BBF receives in-kind contributions of medical supplies from hospitals and health care providers that are no longer usable for a variety of reasons — perhaps because a hospital system has replaced a product line — such as surgical kits where an item has been removed but the rest of the package can be used, examining tables or IV poles that have been replaced by new ones, and kidney dialysis chairs.  “This year we’ve received 7,000 to 8,000 bottles of prescription medicine” said Luke Hingson, Dr. Hingson’s son and BFF’s current president.

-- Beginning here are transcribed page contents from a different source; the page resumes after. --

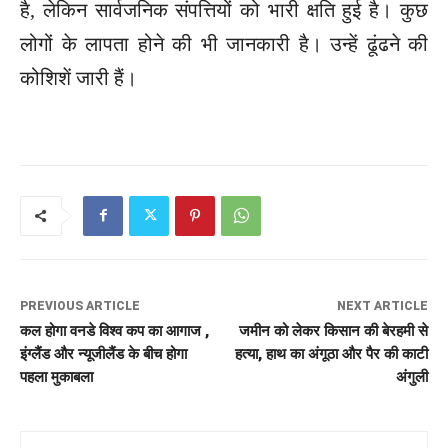
है, लेकिन सार्वजनिक संपत्तियों को भारी क्षति हुई है। कुछ
लोगों के लापता होने की भी जानकारी है। उन्हें ढूंढने की
कोशिशें जारी हैं।
PREVIOUS ARTICLE
NEXT ARTICLE
कल होगा वनडे विश्व कप का आगाज ,
जमीन को लेकर किसान की बेरहमी से
इंग्लैंड और न्यूजीलैंड के बीच होगा
हत्या, हाथ का अंगूठा और पैर की काटी
पहला मुकाबला
अंगुली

These items are brought to a BFF warehouse — and repackaged or repaired — until they are needed.  As for how these items get to the people who need them, the smaller items are hand-carried by people going abroad.  The bigger items are placed in large metal cargo containers that go onto ships going overseas.

“In the past two to three years,” said Hingson, “we’ve provided medical items for almost 2,000 medical facilities in other countries including 400 hospitals and 600 clinics” in Asia, Latin America, Eastern Europe, and the United States (with assistance to victims of the devastating tornados earlier this year in Oklahoma and Hurricane Sandy on the East Coast last year).

In addition, Hingson wrote in the BFF July newsletter, during the first six months of 2013, “product contributions totaled $72,820,292 and product shipments totaled $63,884,716. Direct shipments went to people in need in 48 countries.”

But they want to do more.

According to Hingson, there is a surplus of medical supplies in the Pittsburgh area, but it is limited.  If the organization is going to have access to more medical supplies it will have to reach out to other areas with larger populations.

As a result, BBF has taken over the assets (including a warehouse to contain medical supplies) of CrossLink International, a similar organization in Fairfax, VA, in order to increase its access to a larger medical community including healthcare providers in North Virginia, DC, and Maryland. The grand opening of the BFF warehouse occurred on July 27th of this year and was attended by both BFF and CrossLink (now BFF board) personnel.

The Washington/Baltimore metropolitan area is more than four times bigger than Pittsburgh and, because of this, “we’ll be able to collect more medical supplies from hospitals and clinics in the Washington, DC, area,“ reported Hingson.  BFF is working now to get the word out about its mission to hospitals and clinics in the area.

And  increased donations of useable medical supplies will allow BFF to continue –and increase — its assistance to under-funded medical facilities around the world.  For example, in Africa, not only do hospitals have trouble purchasing much-needed medical supplies and paying its nurses and medical staff, but there are 100-bed hospitals that can only afford to have electricity half the day.

From its beginning, Brother’s Brother Foundation has prided itself on its ability to effectively and efficiently carry out its mission.  To reinforce its stature as an “efficient and effective” nonprofit, BFF has been rated by Forbes Magazine as one of the top three most efficient charities with a 100% rating in fundraising efficiency.  Forbes also selected the organization as the 38th largest charity in the magazine’s list of the 100 largest charities in the Unites States.  In addition, Charity Navigator reports that 99.6% of donations go to programs and less than 1% is spent on administration.